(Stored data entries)
"""

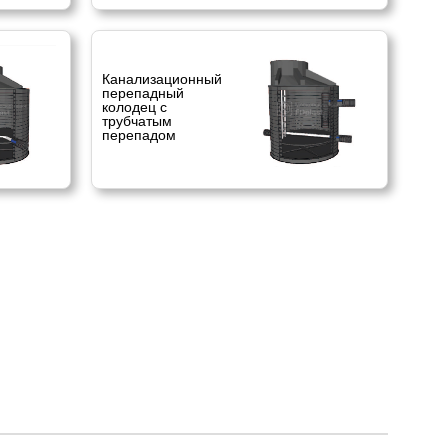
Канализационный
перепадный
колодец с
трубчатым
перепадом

"""
"""

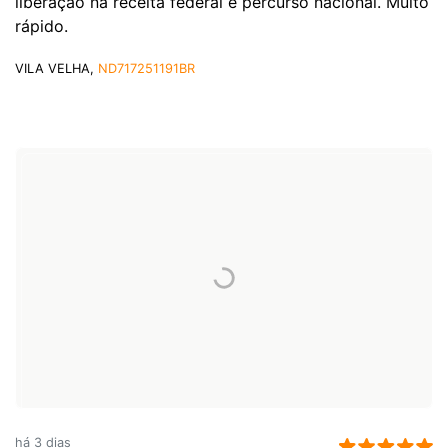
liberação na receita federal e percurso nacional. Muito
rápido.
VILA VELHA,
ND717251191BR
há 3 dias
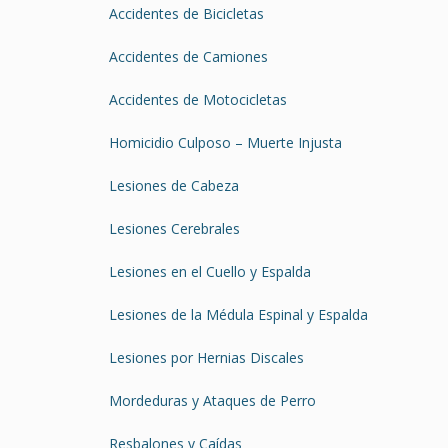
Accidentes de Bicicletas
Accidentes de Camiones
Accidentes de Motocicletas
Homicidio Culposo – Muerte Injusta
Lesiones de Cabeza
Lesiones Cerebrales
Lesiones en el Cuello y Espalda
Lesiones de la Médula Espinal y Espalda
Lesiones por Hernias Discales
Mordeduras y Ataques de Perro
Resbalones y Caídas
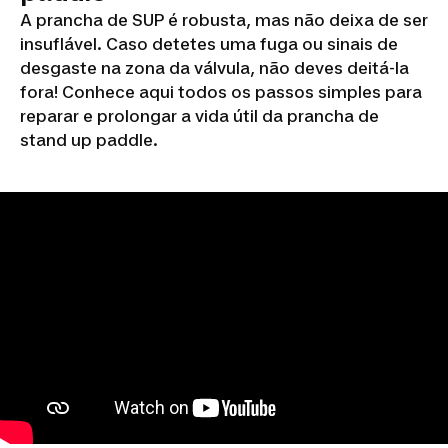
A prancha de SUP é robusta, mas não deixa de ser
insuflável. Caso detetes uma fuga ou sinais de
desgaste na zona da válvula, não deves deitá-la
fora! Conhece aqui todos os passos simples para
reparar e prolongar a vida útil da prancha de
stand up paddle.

"""
"""

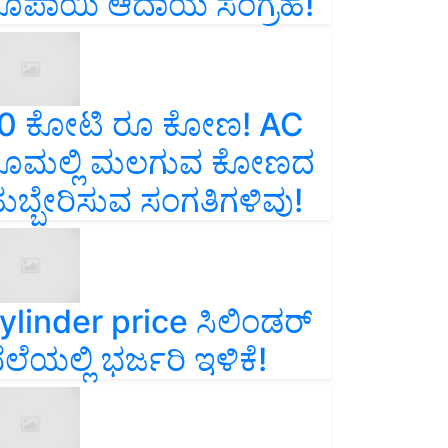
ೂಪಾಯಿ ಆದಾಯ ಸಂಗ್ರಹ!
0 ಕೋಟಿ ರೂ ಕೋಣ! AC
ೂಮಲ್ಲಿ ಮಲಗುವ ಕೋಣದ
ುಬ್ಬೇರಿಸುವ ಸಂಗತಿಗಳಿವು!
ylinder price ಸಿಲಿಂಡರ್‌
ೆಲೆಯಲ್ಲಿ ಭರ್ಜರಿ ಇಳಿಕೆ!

"""

◆ **The task**: Say only how many lines above contain "Lesiones", with no other words.

◆ **Response**: 5